Durante un tiempo parece que funciona.

Aguantas.
Callas.
Sostienes.

 

Resuelves lo que puedes, ignoras lo que no. Te acostumbras al nudo en la garganta, al insomnio silencioso, a ese cansancio que no se quita con dormir. Y repites el viejo eslogan de guerra: “Yo puedo sola. Esto no es nada”

 

Hasta que llega el día que todo explota. Colapsas y, créeme, cuando ya llegas a este punto, volver a tu eje se hace una tarea mucho más difícil. Requiere tiempo, esfuerzo y una honestidad brutal. 

 

En ese momento te das cuenta de que no pedir ayuda no te hizo más fuerte.

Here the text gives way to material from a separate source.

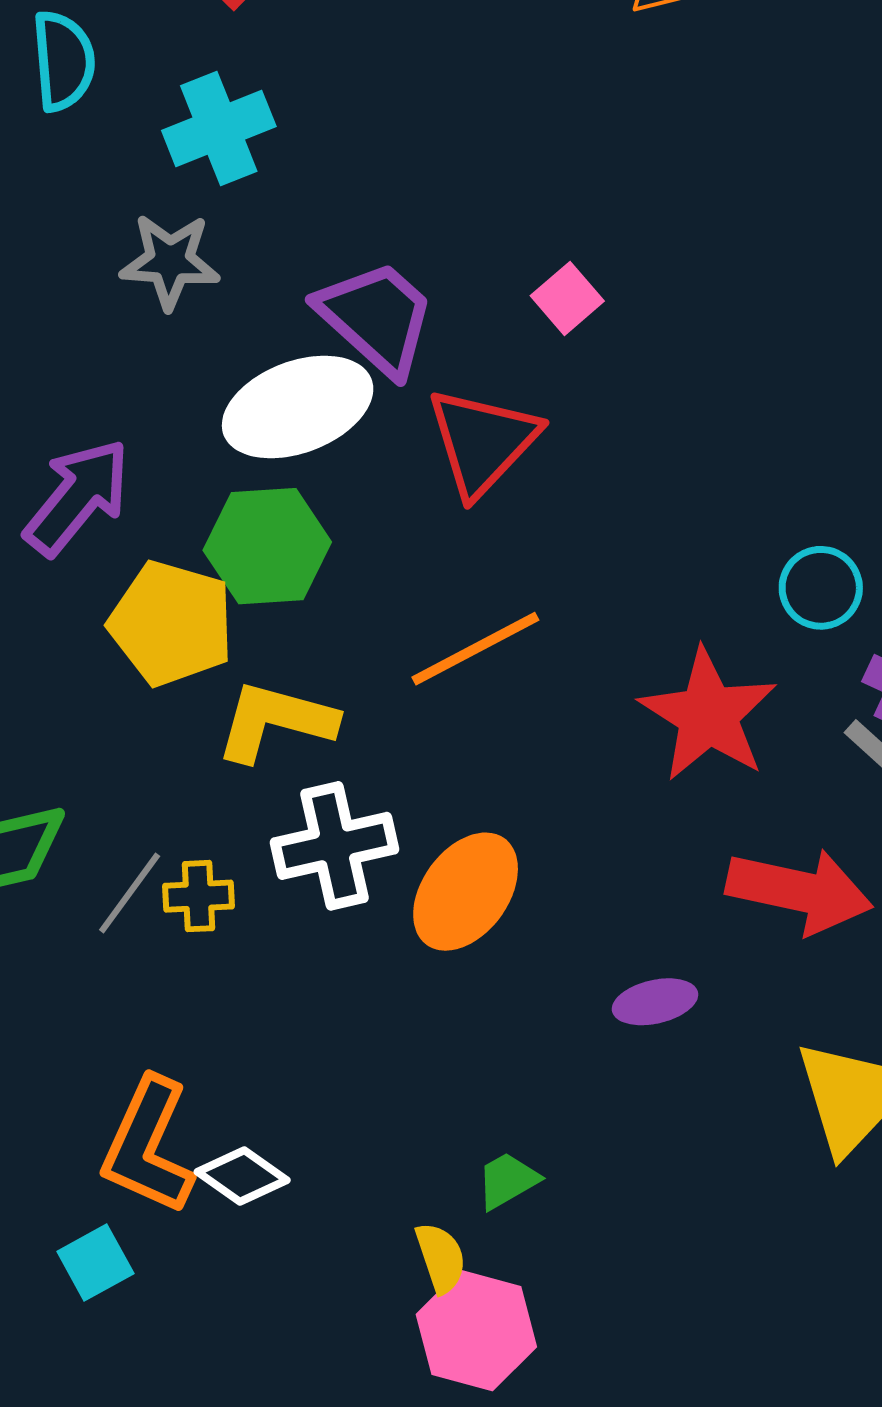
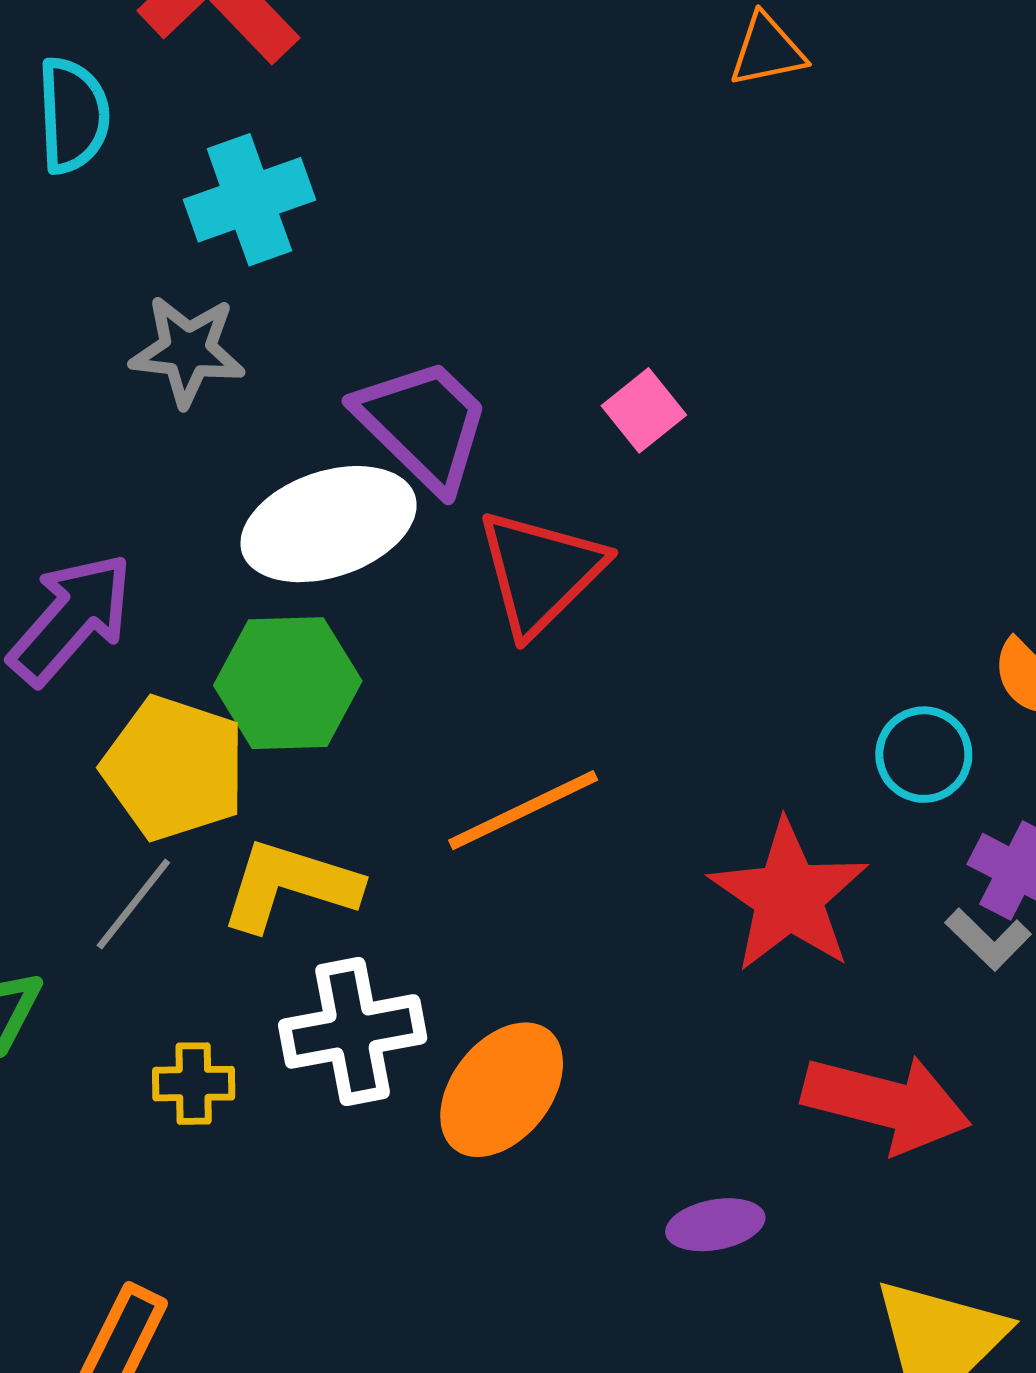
gray line: (130, 893) -> (133, 904), moved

Te hizo sentirte más sola, más cansada, más ausente. 

 

Hay una línea invisible que cruzamos sin darnos cuenta: el momento exacto en que sostenernos deja de ser un acto valiente para convertirse en un castigo.

 

Y lo peor es que nos esforzamos para que nadie lo note. Hacemos como que todo sigue funcionando. Seguimos respondiendo mensajes, vamos a trabajar, subiendo fotos donde parecemos felices…

 

Pero por dentro, el precio que estamos pagando es muy alto. 



¿Por qué insistimos en sostenernos solas?

 

Por miedo.

Porque es lo que nos enseñaron nuestras antepasadas.

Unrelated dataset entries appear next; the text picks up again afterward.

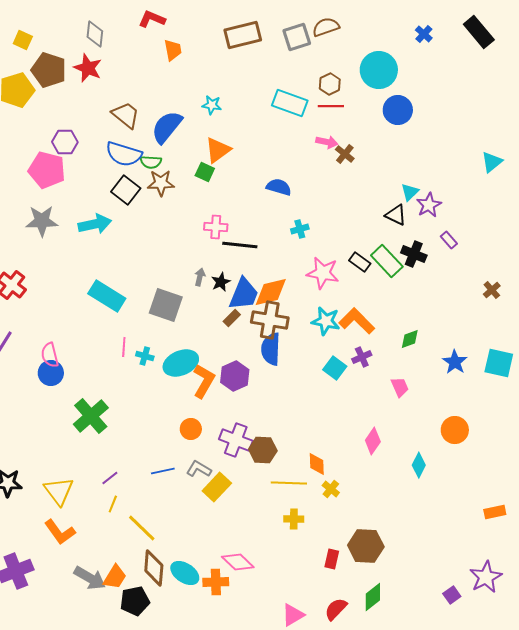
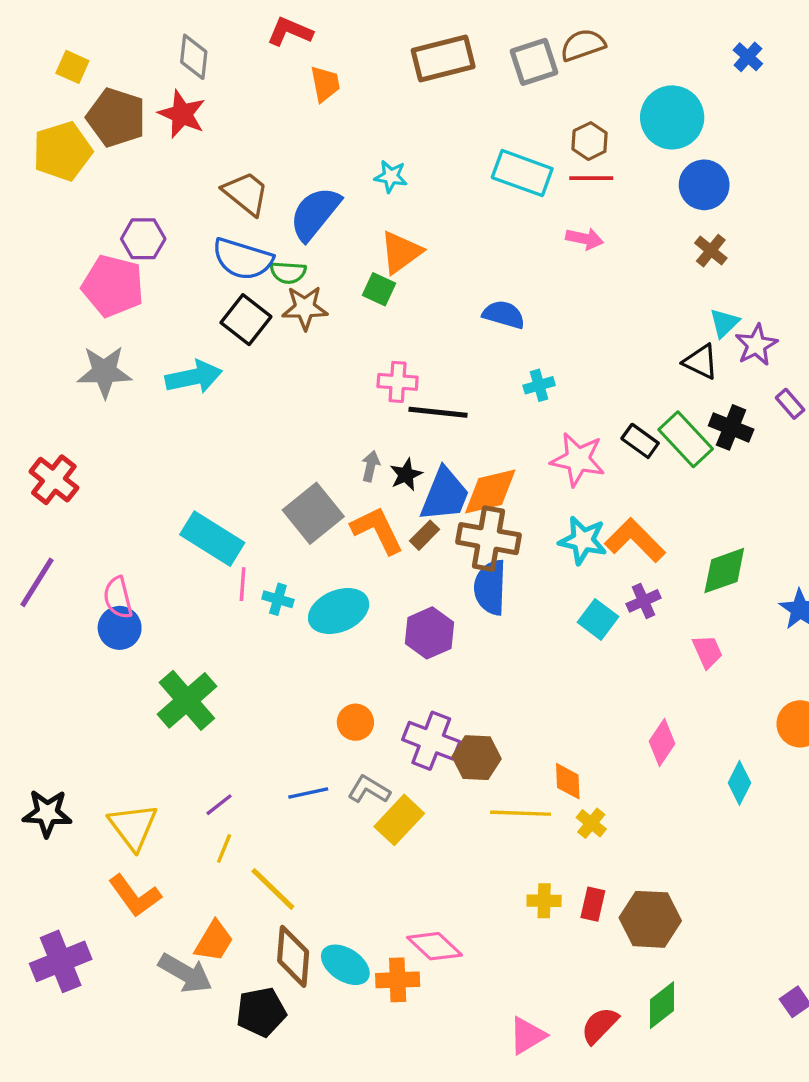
brown cross: (345, 154) -> (711, 251), moved
cyan rectangle: (107, 296) -> (212, 539), moved
gray square: (166, 305) -> (313, 513), turned 32
green diamond: (410, 339) -> (724, 571), size x1.5
orange L-shape: (204, 381) -> (377, 530), moved, turned -56
yellow cross: (294, 519) -> (544, 901), moved
red rectangle: (332, 559) -> (593, 904), moved
orange trapezoid: (115, 577) -> (214, 941), moved

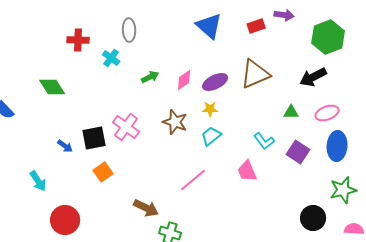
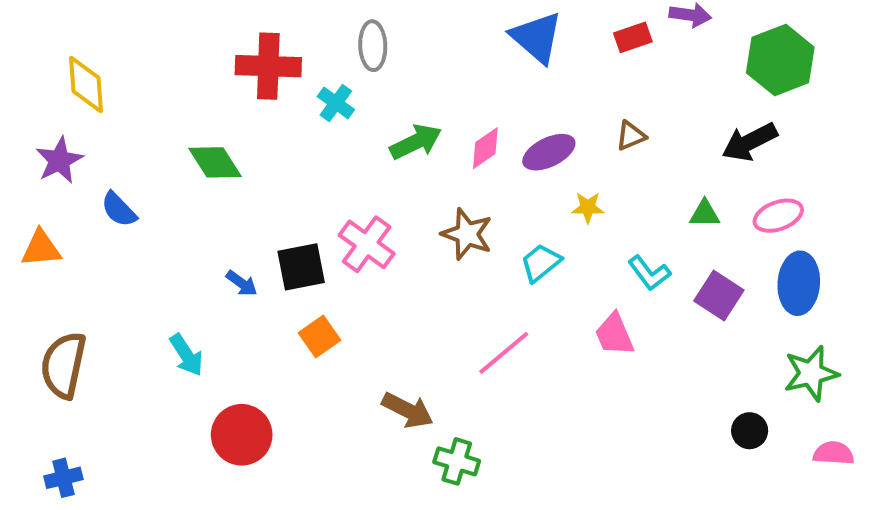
red cross: (78, 40) -> (268, 66), size x1.4
brown triangle: (255, 74) -> (631, 136), size x0.5
green arrow: (150, 77) -> (416, 142), size x1.4
yellow star: (210, 109) -> (588, 207), moved
black circle: (313, 218) -> (750, 431), size x0.7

Porque la sociedad te ha dicho que “Tú puedes” …y que debes poder. 

Porque quizá no tienes esa red necesaria para sostenerte.

 

¿Qué puedo hacer?

Reconocerlo es el primer paso. 

Después, ojalá encuentres un lugar, como el espacio de terapia, que te sirva para liberarte de esta carga tan grande que te impusieron y que, a día de hoy, tú sigues creyéndote.

 

Es un acto de rebeldía, al fin y al cabo. 

 

La primera vez que te rebelas te sientes rara. 

 

Pero te puedo asegurar que, a partir de la segunda, esa sensación se convierte en algo tan potente que ya nunca jamás vas a querer dejar de hacerlo.